SINGAPORE - There has been no uptick in heart attacks or strokes among vaccinated people, and no evidence that the Covid-19 vaccines used here can directly cause them, the Health Sciences Authority (HSA) said on Thursday (May 6).
"A greater frequency of heart attacks and strokes has not been observed in vaccinated persons locally and to date, there is also no evidence that the vaccines can directly cause these events," HSA said in its first update on the safety of the mRNA vaccines used here. Only the Pfizer-BioNTech and Moderna vaccines are used here.
"No deaths from heart attacks, strokes or any other causes suspected to be associated with the vaccines have been reported locally," HSA said.
It had looked at the cases of adverse events - there were 2,796 - that arose from the more than 2.2 million doses administered between Dec 30 and April 18.
Due to the large number of people being vaccinated, some may, by chance, experience medical events such as heart attacks and strokes in the days or weeks after vaccination.

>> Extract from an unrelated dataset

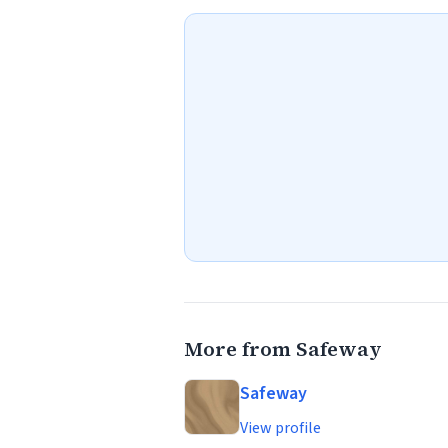
More from Safeway
Safeway
View profile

And this may not be related to the vaccination, said HSA.
At a Ministry of Health (MOH) media briefing on Thursday (May 6), an HSA spokesman said it is hard to ascribe causality to heart attacks or strokes as they can happen spontaneously and generally these patients do have underlying medical conditions.
Professor Teo Yik Ying, dean of the National University of Singapore's Saw Swee Hock School of Public Health, said at the briefing that typically, in a three-month period, there would be some 2,000 stroke cases and slightly fewer than 3,000 heart attack cases. People can experience these, whether they are vaccinated or not.
"There have not been any established links between cases of stroke or heart attack with either the Pfizer or Moderna vaccines in the United States, which has seen at least 240 million doses delivered as at May 5," he said.
He said vaccination remains key to the battle against Covid-19 as new variants spread and form clusters here. "The signal from the Tan Tock Seng Hospital (TTSH) cluster is that vaccination helps because it provides much better protection against serious outcomes of infection," he said.
MOH's director of medical services Kenneth Mak had earlier said that eight patients in the TTSH cluster who had been vaccinated were either asymptomatic or exhibited very mild symptoms, and none required oxygen therapy.
"Of those not protected by vaccination, seven of the 20 had need of oxygen therapy," he had said at a May 4 Covid-19 press conference.
MOH said on Thursday it had received and was processing applications for the Vaccine Injury Financial Assistance Programme for Covid-19 vaccination (Vifap).
Under Vifap, which was launched on March 17, those who need inpatient treatment and medical intervention, and who subsequently recover, will get $2,000.
Those who require admission to high dependency or intensive care wards, and subsequently recover, will get $10,000.
Those who die or suffer permanent severe disability as a result of the vaccination will get $225,000.